日本赤十字社がフィリピン赤十字社と協力して進めている「フィリピン保健医療支援事業」に派遣されていた2人の要員がこのほど帰国。支援事業が実施されている2つの州での活動状況とともに、現地の台風被害に対する緊急救援の取り組みを報告しました。

帰国報告に臨んだのは諏訪赤十字病院(長野県諏訪市)の山並航助産師と姫路赤十字病院(兵庫県姫路市)の津田香都看護師の二人。それぞれ同国のキリノ州とオーロラ州に平成25年3月末から半年間にわたり駐在し、地域の赤十字組織とともに活動を進めてきました。

同事業は、地域保健ボランティアの育成や保健衛生設備の整備を通じて、住民の保健医療サービスへのアクセスを向上させていくのが目的です。キリノ州では2005年から事業がスタートしており、2014年3月が第3次計画の最終年。

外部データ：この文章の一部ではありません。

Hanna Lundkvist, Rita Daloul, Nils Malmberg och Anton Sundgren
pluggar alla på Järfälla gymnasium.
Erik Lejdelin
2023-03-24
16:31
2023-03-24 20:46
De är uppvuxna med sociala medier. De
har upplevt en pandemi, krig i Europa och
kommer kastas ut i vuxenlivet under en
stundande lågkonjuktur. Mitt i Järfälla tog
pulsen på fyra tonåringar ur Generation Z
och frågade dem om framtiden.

「これまでに育成した地域ボランティアの技能の定着化や給水システムの改善などを重点に、地域での事業成果の継続性確保を図っています」と山並助産師は取り組みを報告しました。

一方、オーロラ州での支援事業は2011年に始まったばかり。

津田看護師は地域ボランティアを育成する研修について「彼ら自身で地域のマッピングを行い、問題点をどのように改善できるのかを学んでいきます。解決策を彼ら自身に考えてもらうことをポイントにしています。実際に地域に出かけていき、村人に対する衛生教育にも挑戦してもらいました」とその実践的な内容を強調しました。

今年8月、台風11号がフィリピンに上陸。事業実施地域のキリノ州、オーロラ州も大きな被害を受けました。また、首都マニラの周辺地域でも、台風後のモンスーンの影響による洪水被害が発生しています。

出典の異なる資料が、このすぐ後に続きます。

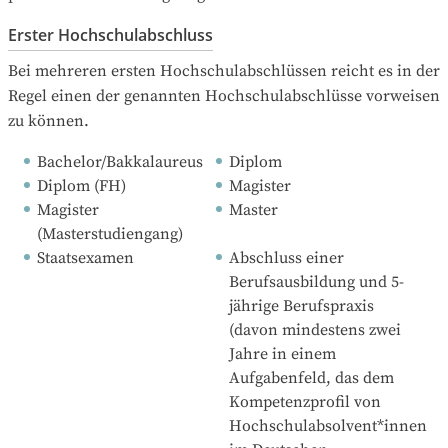
Erster Hochschulabschluss
Bei mehreren ersten Hochschulabschlüssen reicht es in der 
Regel einen der genannten Hochschulabschlüsse vorweisen 
zu können.
Bachelor/Bakkalaureus
Diplom
Diplom (FH)
Magister
Magister 
Master
(Masterstudiengang)
Staatsexamen
Abschluss einer 
Berufsausbildung und 5-
jährige Berufspraxis 
(davon mindestens zwei 
Jahre in einem 
Aufgabenfeld, das dem 
Kompetenzprofil von 
Hochschulabsolvent*innen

フィリピン赤十字社は被災地への救援物資の配付や被害の調査などを実施しており、山並助産師と津田看護師もこの緊急救援活動に帯同。

感染症や脱水症を予防するための衛生教育を被災者に行ったり、避難所となった学校を訪問し情報収集を行うなど、支援活動に取り組みました。

海外の被災地で行う救援活動は2人にとっても大きな経験に。「アセスメントや支援物資配付にかかわり、災害時に赤十字としてどのように活動するのかを実際に経験し、学ぶ事ができました」(津田看護師)と報告会で振り返りました。